(Saved data entries)
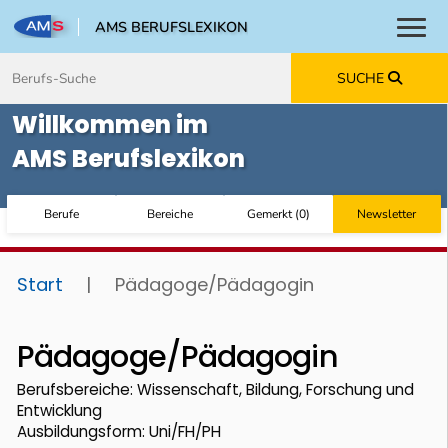
AMS BERUFSLEXIKON
Toggl
Zum Inhalt springen
Zum Navmenü springen
Zur Suche springen
Zur Footer springen
SUCHE
Willkommen im
AMS Berufslexikon
Berufe
Bereiche
Gemerkt
(
0
)
Newsletter
Start
|
Pädagoge/Pädagogin
Pädagoge/Pädagogin
Berufsbereiche: Wissenschaft, Bildung, Forschung und
Entwicklung
Ausbildungsform: Uni/FH/PH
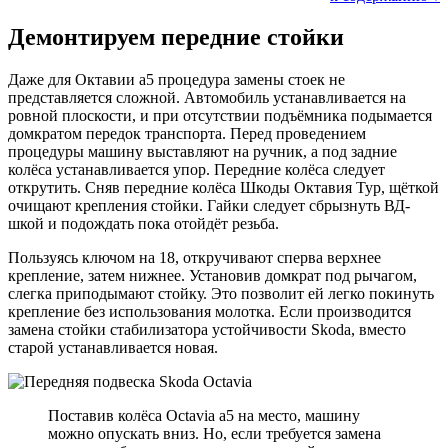
Демонтируем передние стойки
Даже для Октавии а5 процедура замены стоек не
представляется сложной. Автомобиль устанавливается на
ровной плоскости, и при отсутствии подъёмника подымается
домкратом передок транспорта. Перед проведением
процедуры машину выставляют на ручник, а под задние
колёса устанавливается упор. Передние колёса следует
открутить. Сняв передние колёса Шкоды Октавия Тур, щёткой
очищают крепления стойки. Гайки следует сбрызнуть ВД-
шкой и подождать пока отойдёт резьба.
Пользуясь ключом на 18, откручивают сперва верхнее
крепление, затем нижнее. Установив домкрат под рычагом,
слегка приподымают стойку. Это позволит ей легко покинуть
крепление без использования молотка. Если производится
замена стойки стабилизатора устойчивости Skoda, вместо
старой устанавливается новая.
Поставив колёса Octavia а5 на место, машину
можно опускать вниз. Но, если требуется замена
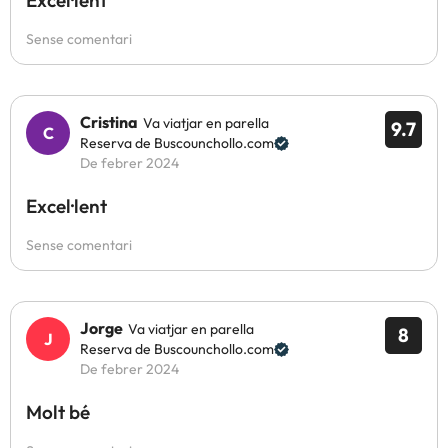
Excel·lent
Sense comentari
Cristina
Va viatjar en parella
9.7
Reserva de Buscounchollo.com
De febrer 2024
Excel·lent
Sense comentari
Jorge
Va viatjar en parella
8
Reserva de Buscounchollo.com
De febrer 2024
Molt bé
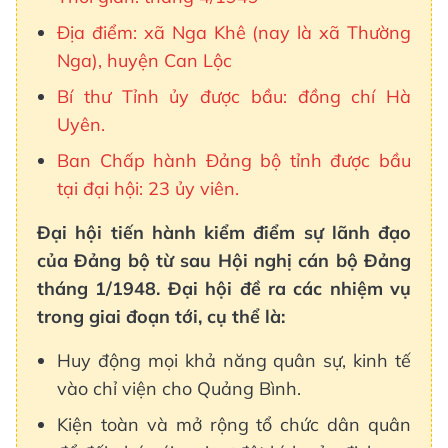
Địa điểm: xã Nga Khê (nay là xã Thường
Nga), huyện Can Lộc
Bí thư Tỉnh ủy được bầu: đồng chí Hà
Uyên.
Ban Chấp hành Đảng bộ tỉnh được bầu
tại đại hội: 23 ủy viên.
Đại hội tiến hành kiểm điểm sự lãnh đạo
của Đảng bộ từ sau Hội nghị cán bộ Đảng
tháng 1/1948. Đại hội đề ra các nhiệm vụ
trong giai đoạn tới, cụ thể là:
Huy động mọi khả năng quân sự, kinh tế
vào chỉ viện cho Quảng Bình.
Kiện toàn và mở rộng tổ chức dân quân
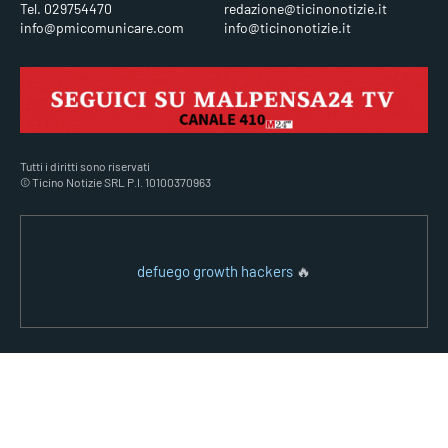
Tel. 029754470
redazione@ticinonotizie.it
info@pmicomunicare.com
info@ticinonotizie.it
Tutti i diritti sono riservati
© Ticino Notizie SRL P.I. 10100370963
defuego growth hackers
🔥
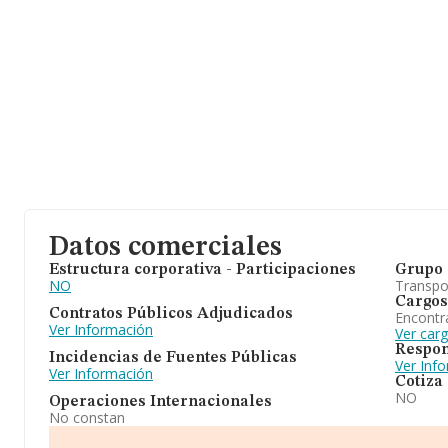
Datos comerciales
Estructura corporativa - Participaciones
Grupo 
NO
Transpo
Cargos
Contratos Públicos Adjudicados
Encontr
Ver Información
Ver car
Respon
Incidencias de Fuentes Públicas
Ver Inf
Ver Información
Cotiza
NO
Operaciones Internacionales
No constan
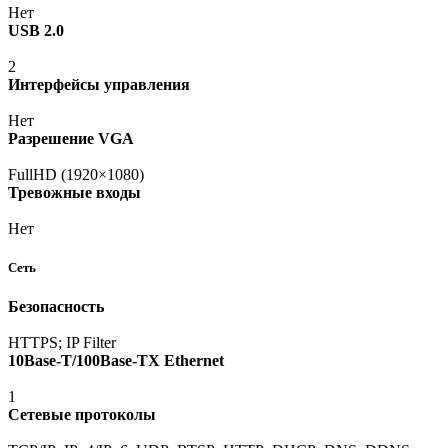
Нет
USB 2.0
2
Интерфейсы управления
Нет
Разрешение VGA
FullHD
(1920
×1080)
Тревожные входы
Нет
Сеть
Безопасность
HTTPS; IP Filter
10Base-T/100Base-TX Ethernet
1
Сетевые протоколы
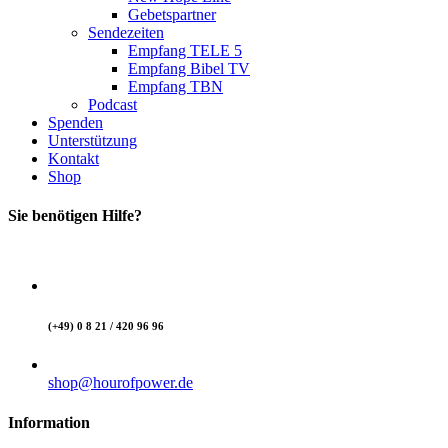
Gebetspartner
Sendezeiten
Empfang TELE 5
Empfang Bibel TV
Empfang TBN
Podcast
Spenden
Unterstützung
Kontakt
Shop
Sie benötigen Hilfe?
(+49) 0 8 21 / 420 96 96
shop@hourofpower.de
Information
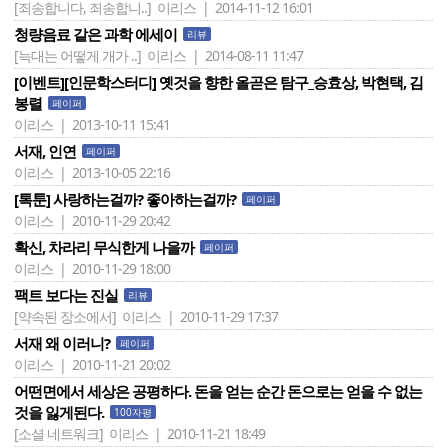
[죄송합니다, 죄송합니..]
이리스 | 2014-11-12 16:01
청량음료 같은 과학 에세이
리뷰
[늑대는 어떻게 개가 ..]
이리스 | 2014-08-11 11:47
[이벤트][인문학스터디] 옛것을 향한 올곧은 탐구_승효상, 박현택, 김
봉렬
페이퍼
이리스 | 2013-10-11 15:41
서재, 인연
페이퍼
이리스 | 2013-10-05 22:16
[톡툰] 사랑하는걸까? 좋아하는걸까?
페이퍼
이리스 | 2010-11-29 20:42
확신, 차라리 무식한게 나을까
페이퍼
이리스 | 2010-11-29 18:00
팩트 보다는 진실
리뷰
[약속된 장소에서]
이리스 | 2010-11-29 17:37
서재 왜 이러니?
페이퍼
이리스 | 2010-11-21 20:02
어떤면에서 세상은 공평하다. 돈을 얻는 순간 돈으로는 얻을 수 없는
것을 잃게된다.
100자평
[소셜 네트워크]
이리스 | 2010-11-21 18:49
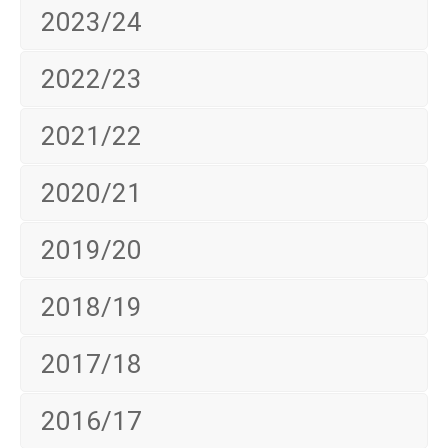
2023/24
2022/23
2021/22
2020/21
2019/20
2018/19
2017/18
2016/17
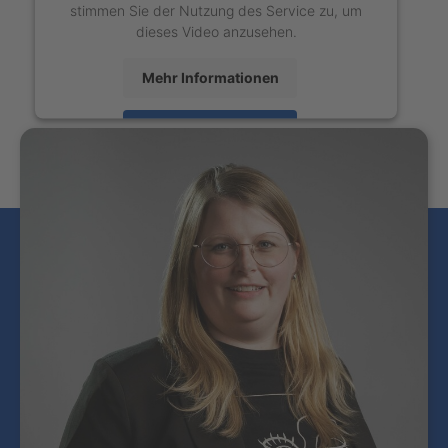
stimmen Sie der Nutzung des Service zu, um
dieses Video anzusehen.
Mehr Informationen
Akzeptieren
powered by
Usercentrics Consent Management
Platform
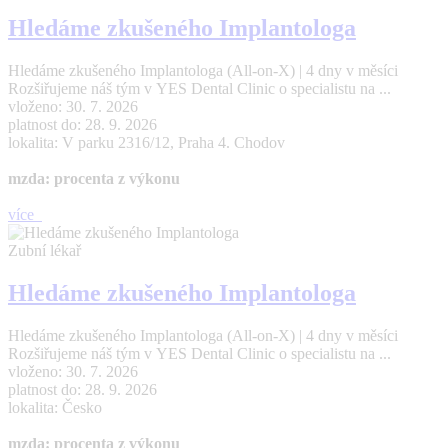
Hledáme zkušeného Implantologa
Hledáme zkušeného Implantologa (All-on-X) | 4 dny v měsíci
Rozšiřujeme náš tým v YES Dental Clinic o specialistu na ...
vloženo: 30. 7. 2026
platnost do: 28. 9. 2026
lokalita: V parku 2316/12, Praha 4. Chodov
mzda: procenta z výkonu
více
Zubní lékař
Hledáme zkušeného Implantologa
Hledáme zkušeného Implantologa (All-on-X) | 4 dny v měsíci
Rozšiřujeme náš tým v YES Dental Clinic o specialistu na ...
vloženo: 30. 7. 2026
platnost do: 28. 9. 2026
lokalita: Česko
mzda: procenta z výkonu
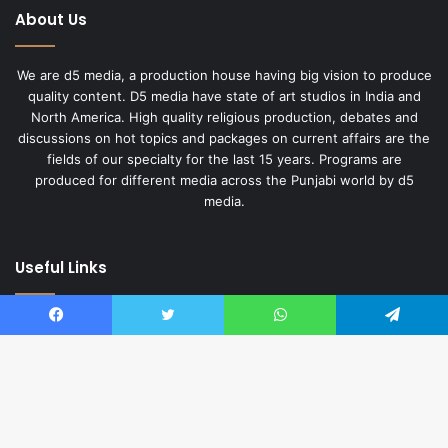
About Us
We are d5 media, a production house having big vision to produce
quality content. D5 media have state of art studios in India and
North America. High quality religious production, debates and
discussions on hot topics and packages on current affairs are the
fields of our specialty for the last 15 years. Programs are
produced for different media across the Punjabi world by d5
media.
Useful Links
About Us
Facebook
Twitter
WhatsApp
Telegram
Privacy Policy
English Website
Hindi Website
Ba
Contact us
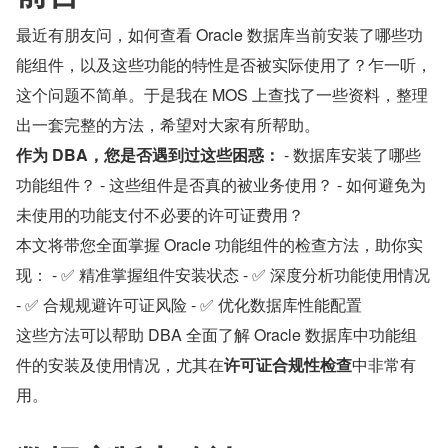
最近有朋友问，如何查看 Oracle 数据库当前安装了哪些功
能组件，以及这些功能的特性是否被实际使用了？乍一听，
这个问题不简单。于是我在 MOS 上查找了一些资料，整理
出一套完整的方法，希望对大家有所帮助。
作为 DBA，您是否遇到过这些困惑：
 - 数据库安装了哪些
功能组件？ - 这些组件是否真的被业务使用？ - 如何避免为
未使用的功能支付不必要的许可证费用？
本文将带您全面掌握 Oracle 功能组件的检查方法，助你实
现： - ✅ 精准掌握组件安装状态 - ✅ 深度分析功能使用情况 
- ✅ 合规规避许可证风险 - ✅ 优化数据库性能配置
这些方法可以帮助 DBA 全面了解 Oracle 数据库中功能组
件的安装及使用情况，尤其在
许可证合规性检查
中非常有
用。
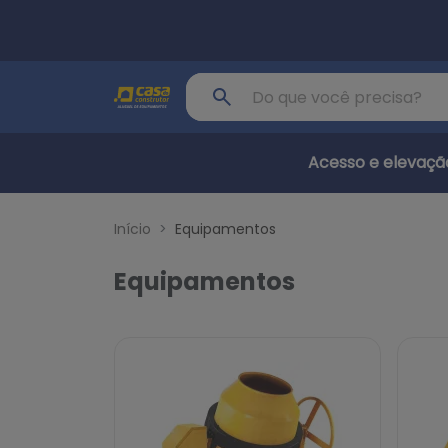
Pular para o conteúdo principal
Buscar produto
Acesso e elevaçã
Início
Equipamentos
Equipamentos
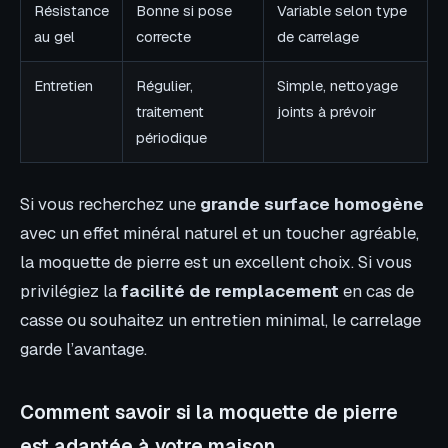
Résistance
Bonne si pose
Variable selon type
au gel
correcte
de carrelage
Entretien
Régulier,
Simple, nettoyage
traitement
joints à prévoir
périodique
Si vous recherchez une
grande surface homogène
avec un effet minéral naturel et un toucher agréable,
la moquette de pierre est un excellent choix. Si vous
privilégiez la
facilité de remplacement
en cas de
casse ou souhaitez un entretien minimal, le carrelage
garde l’avantage.
Comment savoir si la moquette de pierre
est adaptée à votre maison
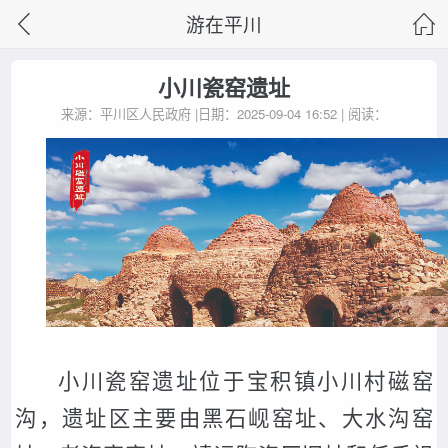
游在平川
小川瓷窑遗址
来源：平川区人民政府 |日期：2025-09-04 16:52 | 阅读：
小川瓷窑遗址位于宝积镇小川村
磁窑
沟
，遗址区主要由黑石岘窑址、大水沟窑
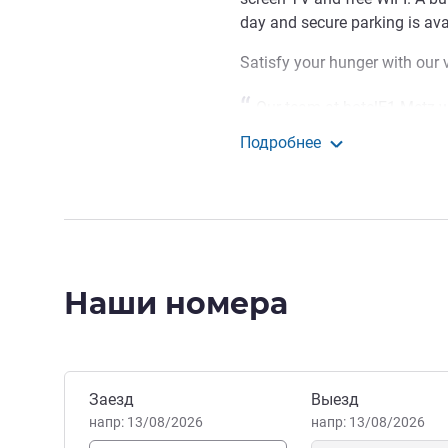
day and secure parking is ava
Satisfy your hunger with our
Our team at hotelF1 Metz 
road" concept.
Подробнее
Управление отелем
hotelF1 Metz Centre De
Наши номера
Забронировать этот отель
Заезд
Выезд
напр: 13/08/2026
напр: 13/08/2026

REQUIREMENT
Please output exactly the lines of the data above, from its first line through the line with "vào chỉ viện cho Quảng Bình.", and nothing else; drop the pictures.

ANSWER TO THE PROBLEM
AMS BERUFSLEXIKON
Toggl
Zum Inhalt springen
Zum Navmenü springen
Zur Suche springen
Zur Footer springen
SUCHE
Willkommen im
AMS Berufslexikon
Berufe
Bereiche
Gemerkt
(
0
)
Newsletter
Start
|
Pädagoge/Pädagogin
Pädagoge/Pädagogin
Berufsbereiche: Wissenschaft, Bildung, Forschung und
Entwicklung
Ausbildungsform: Uni/FH/PH
Демонтируем передние стойки
Даже для Октавии а5 процедура замены стоек не
представляется сложной. Автомобиль устанавливается на
ровной плоскости, и при отсутствии подъёмника подымается
домкратом передок транспорта. Перед проведением
процедуры машину выставляют на ручник, а под задние
колёса устанавливается упор. Передние колёса следует
открутить. Сняв передние колёса Шкоды Октавия Тур, щёткой
очищают крепления стойки. Гайки следует сбрызнуть ВД-
шкой и подождать пока отойдёт резьба.
Пользуясь ключом на 18, откручивают сперва верхнее
крепление, затем нижнее. Установив домкрат под рычагом,
слегка приподымают стойку. Это позволит ей легко покинуть
крепление без использования молотка. Если производится
замена стойки стабилизатора устойчивости Skoda, вместо
старой устанавливается новая.
Поставив колёса Octavia а5 на место, машину
можно опускать вниз. Но, если требуется замена
Excel·lent
Sense comentari
Cristina
Va viatjar en parella
9.7
Reserva de Buscounchollo.com
De febrer 2024
Excel·lent
Sense comentari
Jorge
Va viatjar en parella
8
Reserva de Buscounchollo.com
De febrer 2024
Molt bé
Địa điểm: xã Nga Khê (nay là xã Thường
Nga), huyện Can Lộc
Bí thư Tỉnh ủy được bầu: đồng chí Hà
Uyên.
Ban Chấp hành Đảng bộ tỉnh được bầu
tại đại hội: 23 ủy viên.
Đại hội tiến hành kiểm điểm sự lãnh đạo
của Đảng bộ từ sau Hội nghị cán bộ Đảng
tháng 1/1948. Đại hội đề ra các nhiệm vụ
trong giai đoạn tới, cụ thể là:
Huy động mọi khả năng quân sự, kinh tế
vào chỉ viện cho Quảng Bình.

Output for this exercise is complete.